Change Log

2020/05/18

Performance improvements and bug fixes

2020/05/04

Data Sources:
JDBC: Added support for connecting to an Oracle DB
Bug fix for event type statistics breakdown in local APIs
Performance and cost improvements

2020/04/27

Revised output preview screen
Minor bug fixes and improvements

2020/04/20

Data Sources:
S3 Over SQS: Allow creating Data Sources from multiple connections with the same prefix
Outputs:
Added output to Snowflake
Monitoring improvements

2020/04/06

Data Sources:
Added properties to Upsolver data source.
Kafka: Added support for custom consumer/producer properties.
Outputs:
UI improvements in sources fields tree
Kafka: Added support for custom consumer/producer properties.
Monitoring reports:
Added Splunk export support

2020/03/30

UI updates and performance improvements

2020/03/16

Data Sources:
Split meta-data by Event Type field - you are now able to split and view your data source by the desired field in your data source.
Outputs:
SELECT * is supported for Upsolver and Elasticsearch outputs.
Added Amazon Kinesis connector.
Qubole connector now supports using an HTTPs proxy address to override the endpoint used to access Qubole.
IAM:
Added support for SAML with provisioning capabilities.

2020/03/09

Clusters:
Compute cluster monitoring: Compute Units Graph was updated and now provides a breakdown of the compute units used by each task (Data Source/Output/Lookup Table).

2020/02/24

Outputs:
Elasticsearch: Editing the connection string is now supported - as long as the new nodes belong to the same cluster.
Elasticsearch: Added support for setting the event to _doc.

2020/02/18

Transform With SQL:
Added support for partitioning configuration.
Casting improvements.
Outputs:
Redshift: Added support for configuring fail on write error. If enabled, any error while copying data to Redshift will cause the entire bulk to be skipped. The skipped manifest will be saved aside for manual re-processing once the copy error has been fixed.
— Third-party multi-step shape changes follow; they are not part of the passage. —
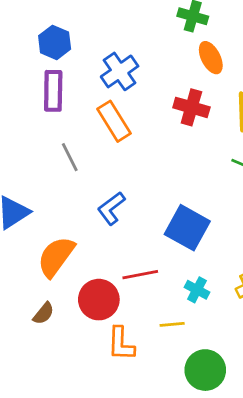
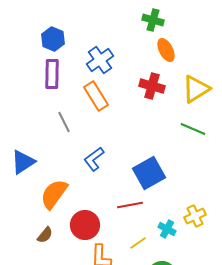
blue square: (187, 228) -> (149, 173), turned 32
red line: (140, 275) -> (130, 205), moved
cyan cross: (197, 290) -> (167, 229), moved
yellow line: (172, 324) -> (138, 243), turned -30

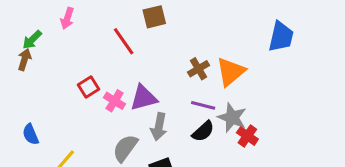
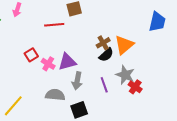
red line: (124, 41) -> (54, 25), turned -60
purple line: (203, 105) -> (104, 85), moved, turned 56
black semicircle: (203, 131) -> (106, 55), moved
gray semicircle: (125, 148) -> (55, 95), turned 60

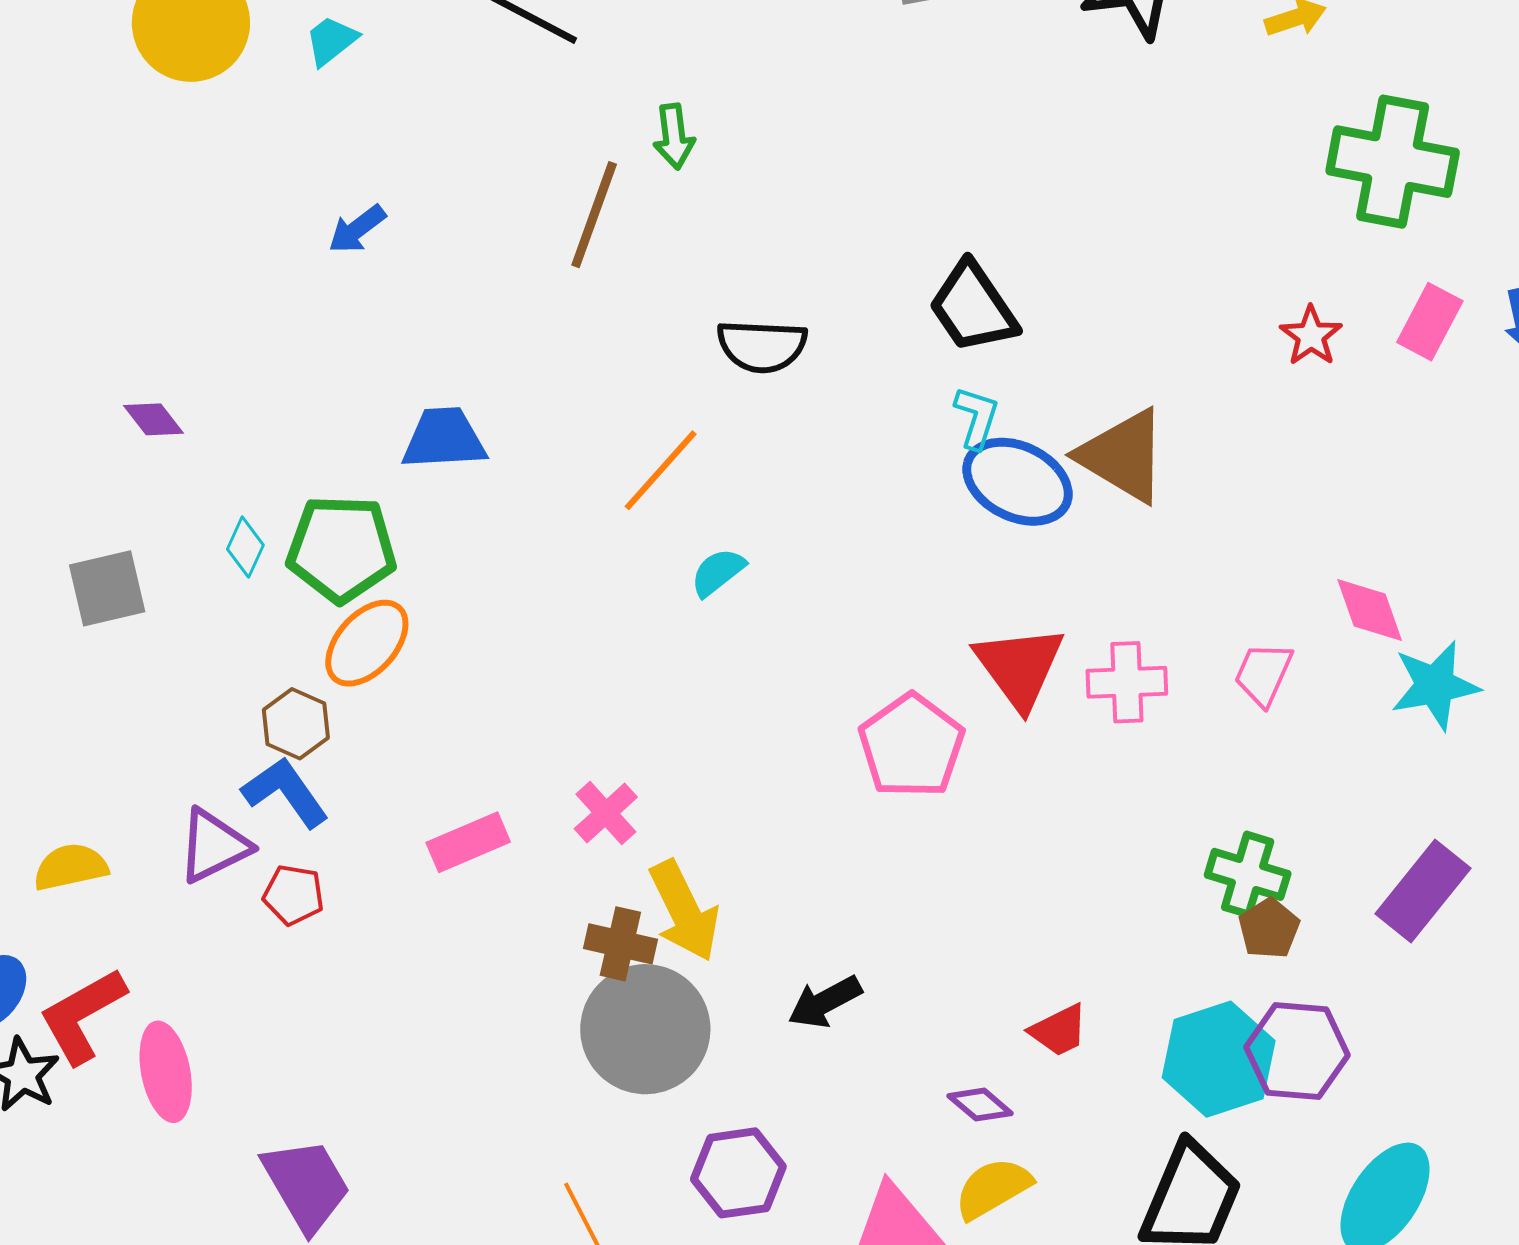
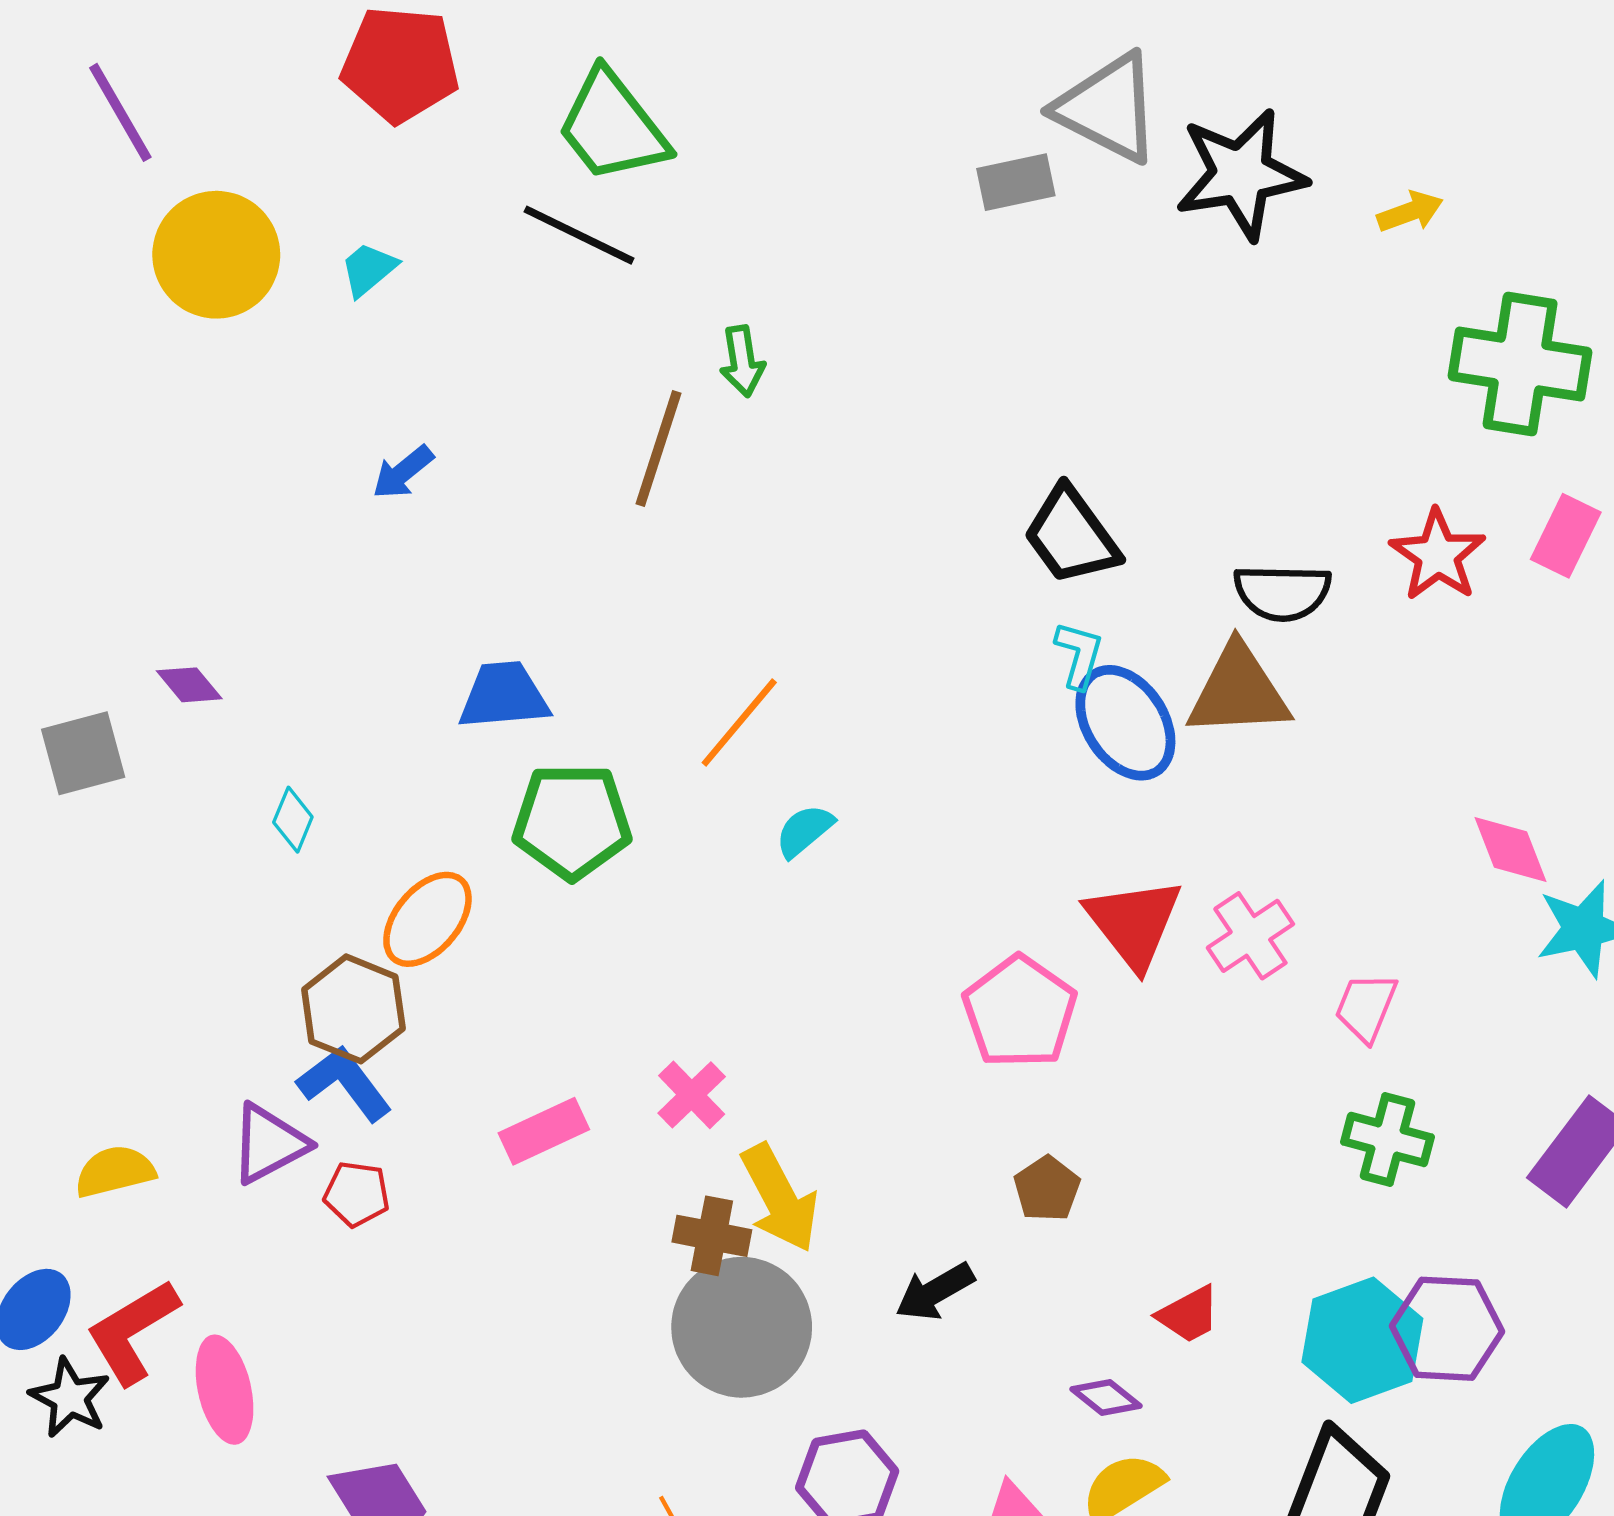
red star: (1311, 336) -> (1438, 555), size x1.4
black semicircle: (762, 346) -> (1282, 592), moved
brown triangle: (1123, 456) -> (1238, 691), turned -32
blue ellipse: (1018, 482) -> (1125, 723), turned 33
green pentagon: (341, 549) -> (572, 821), moved
gray square: (107, 588) -> (83, 753), moved
pink trapezoid: (1263, 674) -> (1366, 1007), moved
pink cross: (1127, 682) -> (1250, 936), turned -30
brown hexagon: (296, 724) -> (353, 1009), size x1.4
brown pentagon: (1269, 929) -> (1047, 1189), moved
If disabled the same behavior will occur after 100K errors (The max allowed by Redshift).
Monitoring Reporting:
A bug caused false reported delay (in rare cases) was fixed.

2020/02/10

Data Sources:
JDBC Data Source - added support for PostgreSQL.

2020/02/05

Outputs:
Added UUID Generator Calculated Function
Transform With SQL
Added support for SQL comments (using --), for example:
SELECT your_Select_clause -- your comment
FROM your_table -- another comment
Improved error messages

2020/01/30

Data Sources:
Parquet reader: support INT96 timestamps and non-canonical field names
Added support for LZO decompression
Added a JDBC connector
Outputs:
Support correcting a specific time frame in an output
Added UpdateSql programmatic API operation for creating outputs

2020/01/22

IAM:
Multi-organization support
Outputs:
Support lazy load of lookup tables
Support querying lookup table in SQL
Support sharding of aggregated outputs
Data sources:
Support S3 data source initial load configuration
Support non-lexicographic date patterns in S3
UI & performance improvements

2020/01/13

Data Sources:
Support XML as content type

2020/01/06

Performance improvements and bug fixes

2019/12/22

Outputs:
Elasticsearch - Add option not to delete indices from Elasticsearch based on retention
Transform with SQL:
Support data source features
UI:
Outputs - Add support for filtering the Preview when in SQL mode
Performance improvements

2019/12/16

Data Sources:
Support changing the number of shards using increments of one (instead of multiplies of two)
Outputs:
Athena - add support for excluding partitions from the table
Transform with SQL:
Support default field names instead of col_x
Generate SQL for running Outputs
Refer to fields by index in the GROUP BY statement

2019/12/09

UI improvements and bug fixes

2019/12/03

Outputs:
Add support for Redshift Spectrum
Update table schema in Qubole is now optional (the default behavior would be to update)

2019/11/17

Outputs:
Allow switching between raw and aggregated modes
Added QUERY_STRING_TO_RECORD calculated function for query string extractions
Transform with SQL:
Unify SQL code blocks into a single block

2019/11/10

Athena Upserts: Update and delete existing data in your Data Lake
Transform with SQL:
Support having statement in Aggregated Outputs
Support DECIMAL types
Support Athena Upserts
S3 Output: JSON files will end with one "\n" instead of two "\n" (as stated in jsonlines.org)

2019/10/31

When deploying an output, "Now" is resolved when submitting the form
Connections and Clusters can be attached to Workspaces
IAM: Lists of Data Sources, Outputs, Lookup Tables, Connections and Clusters are filtered by the user "list" permission

2019/09/23

UI improvements
Fixed bug on lookup to COLLECT_SET_EACH column
Stability improvements

2019/09/02

Allow changing default organization connection
Added decimal support to Athena Outputs
Allow turning off/on compactions in Athena Outputs
Better support for Data Sources with large amounts of fields
Notebook (Beta)

JOIN

GROUP BY

HAVING

2019/07/08

Various Performance Improvements in UI
Added ZIP Calculated Function to ZIP between multiple arrays
MySQL Output: Row is replaced if duplicate key is found
Notebook (Beta)

like / not like syntax (e.g. “name” like ‘a__%’)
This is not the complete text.